[EXTRACTED INFORMATION Boundary: Start]

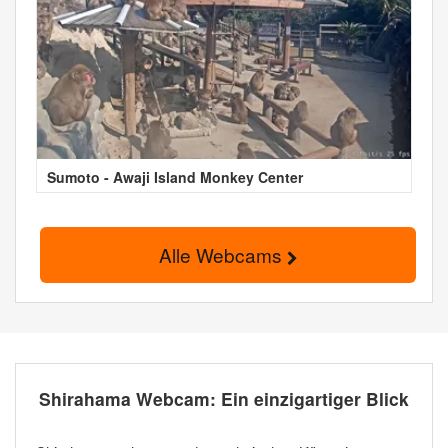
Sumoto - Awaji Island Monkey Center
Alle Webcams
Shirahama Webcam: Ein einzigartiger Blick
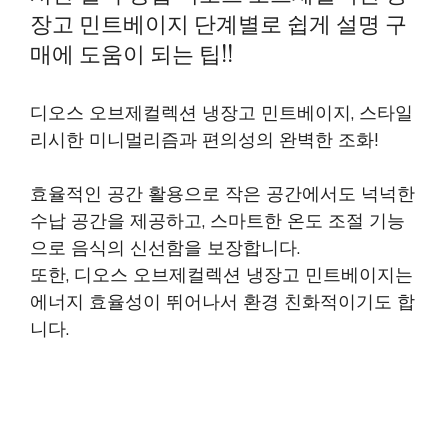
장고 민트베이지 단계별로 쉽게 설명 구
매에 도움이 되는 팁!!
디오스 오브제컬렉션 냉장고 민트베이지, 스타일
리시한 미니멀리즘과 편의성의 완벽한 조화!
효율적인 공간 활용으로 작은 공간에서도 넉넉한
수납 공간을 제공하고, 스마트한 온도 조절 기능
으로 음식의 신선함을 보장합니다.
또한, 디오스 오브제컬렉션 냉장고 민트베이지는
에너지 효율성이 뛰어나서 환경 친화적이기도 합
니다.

[EXTRACTED INFORMATION Boundary: End]

# TASK DESCRIPTION
Among the lines above, show every one that contains the string "오브제컬렉션".

# EXPECTED ANSWER
디오스 오브제컬렉션 냉장고 민트베이지, 스타일
또한, 디오스 오브제컬렉션 냉장고 민트베이지는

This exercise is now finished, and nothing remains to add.